Second, you can look at the directory listing in an instant and see that squares.py is probably a library, while calc-squares must be a script, because the latter cannot be imported.
Third, you can add automated tests to squares.py (as described below), and run them simply by running python squares.py.
Fourth, you can add script-specific code such as command-line argument handling to the script, and keep it separate from your data handling and algorithm code.
A Python package is a directory full of Python modules containing a special file, __init__.py, that tells Python that the directory is a package.
Packages are for collections of library code that are too big to fit into single files, or that have some logical substructure (e.g. a central library along with various utility functions that all interact with the central library).
For an example, look at this directory tree:
package/ __init__.py -- contains functions a(), b() other.py -- contains function c() subdir/ __init__.py -- contains function d()
From this directory tree, you would be able to access the functions like so:
import package
package.a()
import package.other
package.other.c()
import package.subdir
package.subdir.d()
Note that __init__.py is just another Python file; there's nothing special about it except for the name, which tells Python that the directory is a package directory.
__init__.py is the only code executed on import, so if you want names and symbols from other modules to be accessible at the package top level, you have to import or create them in __init__.py.
There are two ways to use packages:
- you can treat them as a convenient code organization technique, and make most of the functions or classes available at the top level
- you can use them as a library hierarchy.
In the first case you would make all of the names above available at the top level:
package/__init__.py: from other import c from subdir import d ...
which would let you do this:
import package package.a() package.b() package.c() package.d()
That is, the names of the functions would all be immediately available at the top level of the package, but the implementations would be spread out among the different files and directories.
I personally prefer this because I don't have to remember as much ;)
The down side is that everything gets imported all at once, which (especially for large bodies of code) may be slow and memory intensive if you only need a few of the functions.
If you wanted to keep the library hierarchy, just leave out the top-level imports.

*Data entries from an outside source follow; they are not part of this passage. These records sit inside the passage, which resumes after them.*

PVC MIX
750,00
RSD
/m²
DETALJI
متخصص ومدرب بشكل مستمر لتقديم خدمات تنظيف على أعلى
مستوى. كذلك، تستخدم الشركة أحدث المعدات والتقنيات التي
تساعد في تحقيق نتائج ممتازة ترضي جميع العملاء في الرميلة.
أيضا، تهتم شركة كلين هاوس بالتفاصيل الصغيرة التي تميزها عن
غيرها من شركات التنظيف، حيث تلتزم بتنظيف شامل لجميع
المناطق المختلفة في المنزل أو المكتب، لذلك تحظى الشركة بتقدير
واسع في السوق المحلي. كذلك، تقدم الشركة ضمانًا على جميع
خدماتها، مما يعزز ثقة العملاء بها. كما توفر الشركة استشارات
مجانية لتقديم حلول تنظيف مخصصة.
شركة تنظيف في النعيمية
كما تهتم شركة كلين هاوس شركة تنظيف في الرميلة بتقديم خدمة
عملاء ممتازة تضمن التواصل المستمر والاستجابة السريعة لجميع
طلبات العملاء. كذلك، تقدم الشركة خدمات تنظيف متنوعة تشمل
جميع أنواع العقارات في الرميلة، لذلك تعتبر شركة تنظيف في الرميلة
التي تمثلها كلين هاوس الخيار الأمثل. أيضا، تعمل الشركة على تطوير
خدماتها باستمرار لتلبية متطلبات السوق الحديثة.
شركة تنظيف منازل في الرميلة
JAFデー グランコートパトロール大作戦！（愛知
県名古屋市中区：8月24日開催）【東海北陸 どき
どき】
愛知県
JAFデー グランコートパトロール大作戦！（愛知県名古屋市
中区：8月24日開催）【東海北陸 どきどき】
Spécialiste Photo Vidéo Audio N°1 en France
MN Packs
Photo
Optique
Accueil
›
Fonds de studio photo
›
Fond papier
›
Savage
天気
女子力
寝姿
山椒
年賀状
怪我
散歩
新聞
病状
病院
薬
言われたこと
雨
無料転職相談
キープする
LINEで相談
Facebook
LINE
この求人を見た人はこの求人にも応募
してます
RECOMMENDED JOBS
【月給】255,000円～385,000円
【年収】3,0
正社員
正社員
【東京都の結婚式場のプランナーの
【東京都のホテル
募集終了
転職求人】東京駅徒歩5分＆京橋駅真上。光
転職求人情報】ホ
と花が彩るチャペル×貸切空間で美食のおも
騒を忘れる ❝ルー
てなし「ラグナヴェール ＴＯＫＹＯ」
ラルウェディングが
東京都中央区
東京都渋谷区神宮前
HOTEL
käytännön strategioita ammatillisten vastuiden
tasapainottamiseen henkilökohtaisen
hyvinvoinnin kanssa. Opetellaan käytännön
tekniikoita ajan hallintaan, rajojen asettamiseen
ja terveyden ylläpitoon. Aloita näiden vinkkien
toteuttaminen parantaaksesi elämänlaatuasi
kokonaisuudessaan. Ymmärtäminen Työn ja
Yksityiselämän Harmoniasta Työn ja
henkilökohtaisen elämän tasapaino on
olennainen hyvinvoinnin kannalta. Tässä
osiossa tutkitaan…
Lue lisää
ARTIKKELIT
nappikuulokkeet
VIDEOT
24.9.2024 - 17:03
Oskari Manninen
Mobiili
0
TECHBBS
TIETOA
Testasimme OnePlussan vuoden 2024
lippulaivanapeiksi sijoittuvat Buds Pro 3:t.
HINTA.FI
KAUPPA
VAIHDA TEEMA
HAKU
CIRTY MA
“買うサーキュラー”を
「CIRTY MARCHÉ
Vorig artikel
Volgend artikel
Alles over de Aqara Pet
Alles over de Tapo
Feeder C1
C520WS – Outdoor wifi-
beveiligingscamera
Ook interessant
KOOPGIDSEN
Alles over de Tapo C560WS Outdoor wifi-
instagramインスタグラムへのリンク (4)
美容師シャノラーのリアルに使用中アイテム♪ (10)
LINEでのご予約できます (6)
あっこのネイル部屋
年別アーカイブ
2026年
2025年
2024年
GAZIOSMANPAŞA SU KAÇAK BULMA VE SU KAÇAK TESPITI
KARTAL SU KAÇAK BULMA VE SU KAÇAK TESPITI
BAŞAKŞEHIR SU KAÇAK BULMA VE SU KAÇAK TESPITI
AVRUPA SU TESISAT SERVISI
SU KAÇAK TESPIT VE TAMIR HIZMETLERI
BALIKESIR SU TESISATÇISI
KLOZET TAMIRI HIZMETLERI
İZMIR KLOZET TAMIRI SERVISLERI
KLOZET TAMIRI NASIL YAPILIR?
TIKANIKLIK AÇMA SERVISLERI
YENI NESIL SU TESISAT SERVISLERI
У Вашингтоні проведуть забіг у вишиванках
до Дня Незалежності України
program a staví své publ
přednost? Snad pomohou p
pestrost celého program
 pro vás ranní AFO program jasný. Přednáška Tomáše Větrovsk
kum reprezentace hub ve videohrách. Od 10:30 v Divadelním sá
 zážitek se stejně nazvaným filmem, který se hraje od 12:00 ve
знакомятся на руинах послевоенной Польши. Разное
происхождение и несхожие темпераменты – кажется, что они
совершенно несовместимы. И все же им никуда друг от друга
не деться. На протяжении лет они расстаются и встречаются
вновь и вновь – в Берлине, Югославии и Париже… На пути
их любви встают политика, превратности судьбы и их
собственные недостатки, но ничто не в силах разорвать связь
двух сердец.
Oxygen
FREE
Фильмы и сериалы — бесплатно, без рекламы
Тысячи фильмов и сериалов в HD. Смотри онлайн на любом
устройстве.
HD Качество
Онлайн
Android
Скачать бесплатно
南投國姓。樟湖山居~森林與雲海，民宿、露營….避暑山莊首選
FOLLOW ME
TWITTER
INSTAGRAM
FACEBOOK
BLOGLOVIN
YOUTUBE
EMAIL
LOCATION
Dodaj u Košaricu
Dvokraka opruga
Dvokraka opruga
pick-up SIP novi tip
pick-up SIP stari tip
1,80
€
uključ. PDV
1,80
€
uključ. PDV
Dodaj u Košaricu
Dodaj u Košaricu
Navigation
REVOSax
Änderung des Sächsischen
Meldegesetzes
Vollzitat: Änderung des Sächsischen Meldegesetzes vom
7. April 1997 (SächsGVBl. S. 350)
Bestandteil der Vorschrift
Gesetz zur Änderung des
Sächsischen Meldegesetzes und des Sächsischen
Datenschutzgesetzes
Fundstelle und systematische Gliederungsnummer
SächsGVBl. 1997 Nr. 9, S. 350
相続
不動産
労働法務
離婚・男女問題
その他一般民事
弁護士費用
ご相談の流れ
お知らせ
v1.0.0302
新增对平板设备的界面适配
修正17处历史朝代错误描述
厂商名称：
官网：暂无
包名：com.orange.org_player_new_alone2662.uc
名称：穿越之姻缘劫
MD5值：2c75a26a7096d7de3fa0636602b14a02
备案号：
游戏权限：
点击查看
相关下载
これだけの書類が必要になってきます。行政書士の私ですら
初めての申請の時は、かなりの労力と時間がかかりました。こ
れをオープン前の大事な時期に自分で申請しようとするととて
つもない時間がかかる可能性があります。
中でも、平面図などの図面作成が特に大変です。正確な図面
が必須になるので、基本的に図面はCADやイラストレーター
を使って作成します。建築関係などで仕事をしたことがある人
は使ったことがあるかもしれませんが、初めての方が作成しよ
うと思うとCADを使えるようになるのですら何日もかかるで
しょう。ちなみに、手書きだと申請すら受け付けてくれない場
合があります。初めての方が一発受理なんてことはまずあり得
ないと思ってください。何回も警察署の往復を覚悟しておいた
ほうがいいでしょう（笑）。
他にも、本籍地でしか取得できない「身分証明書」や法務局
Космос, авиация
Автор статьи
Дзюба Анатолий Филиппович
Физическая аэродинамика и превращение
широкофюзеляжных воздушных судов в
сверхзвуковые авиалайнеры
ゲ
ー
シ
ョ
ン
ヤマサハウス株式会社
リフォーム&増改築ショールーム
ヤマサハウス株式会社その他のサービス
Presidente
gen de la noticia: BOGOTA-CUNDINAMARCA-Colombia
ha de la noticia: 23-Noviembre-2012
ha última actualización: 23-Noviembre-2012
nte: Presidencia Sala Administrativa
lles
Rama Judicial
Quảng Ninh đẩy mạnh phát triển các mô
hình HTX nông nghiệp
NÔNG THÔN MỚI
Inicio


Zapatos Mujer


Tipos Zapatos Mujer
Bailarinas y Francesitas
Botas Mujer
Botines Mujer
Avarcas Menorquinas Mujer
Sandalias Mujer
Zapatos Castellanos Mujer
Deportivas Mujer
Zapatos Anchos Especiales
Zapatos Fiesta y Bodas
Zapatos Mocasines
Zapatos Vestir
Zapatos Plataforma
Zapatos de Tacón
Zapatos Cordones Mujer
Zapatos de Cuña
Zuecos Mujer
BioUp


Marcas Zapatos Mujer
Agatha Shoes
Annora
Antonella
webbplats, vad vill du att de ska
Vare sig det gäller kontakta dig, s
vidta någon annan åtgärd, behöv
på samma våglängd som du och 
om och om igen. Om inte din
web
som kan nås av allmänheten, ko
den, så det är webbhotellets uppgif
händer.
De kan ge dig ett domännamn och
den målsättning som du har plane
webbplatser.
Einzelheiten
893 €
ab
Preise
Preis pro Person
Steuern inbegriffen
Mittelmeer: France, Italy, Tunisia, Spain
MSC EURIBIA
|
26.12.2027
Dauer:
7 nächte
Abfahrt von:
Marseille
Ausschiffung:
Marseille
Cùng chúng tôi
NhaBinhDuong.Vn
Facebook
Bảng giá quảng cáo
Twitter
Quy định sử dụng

The advantage here is that you only import the names you need.
However, you need to remember more.
Some people are fond of package trees, but I've found that hierarchies of packages more than two deep are annoying to develop on.
You spend a lot of your time browsing around between directories, trying to figure out exactly which function you need to use and what it's named.
You can restrict what objects are exported from a module or package by listing the names in the __all__ variable. So, if you had a module some_mod.py that contained this code:
# some_mod.py:
__all__ = ['fn1']
def fn1(...):
...
def fn2(...):
...
then only 'some_mod.fn1()' would be available on import. This is a good way to cut down on "namespace pollution" -- the presence of "private" objects and code in imported modules -- which in turn makes introspection useful.
# step 1: open file
reader = open('foo.txt')
# step 2: process data in file
for line in reader:
pass
# step 3: close file
reader.close()
This is a common enough pattern that Python has a way to do it automatically.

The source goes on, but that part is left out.